- [SUPPLIED ENTRIES]
»»

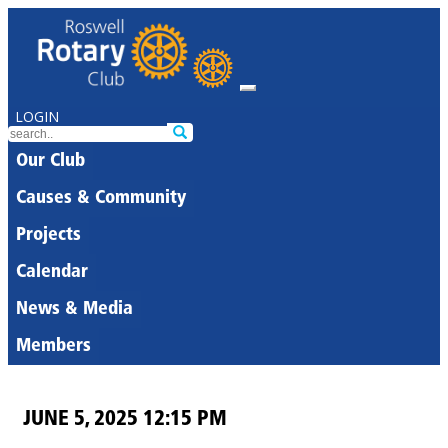
LOGIN
Our Club
Causes & Community
Projects
Calendar
News & Media
Members
JUNE 5, 2025 12:15 PM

««

- [ASSIGNMENT] Leave every picture out. Retype the remaining data exactly.

- [ANSWER SPACE]
LOGIN
Our Club
Causes & Community
Projects
Calendar
News & Media
Members
JUNE 5, 2025 12:15 PM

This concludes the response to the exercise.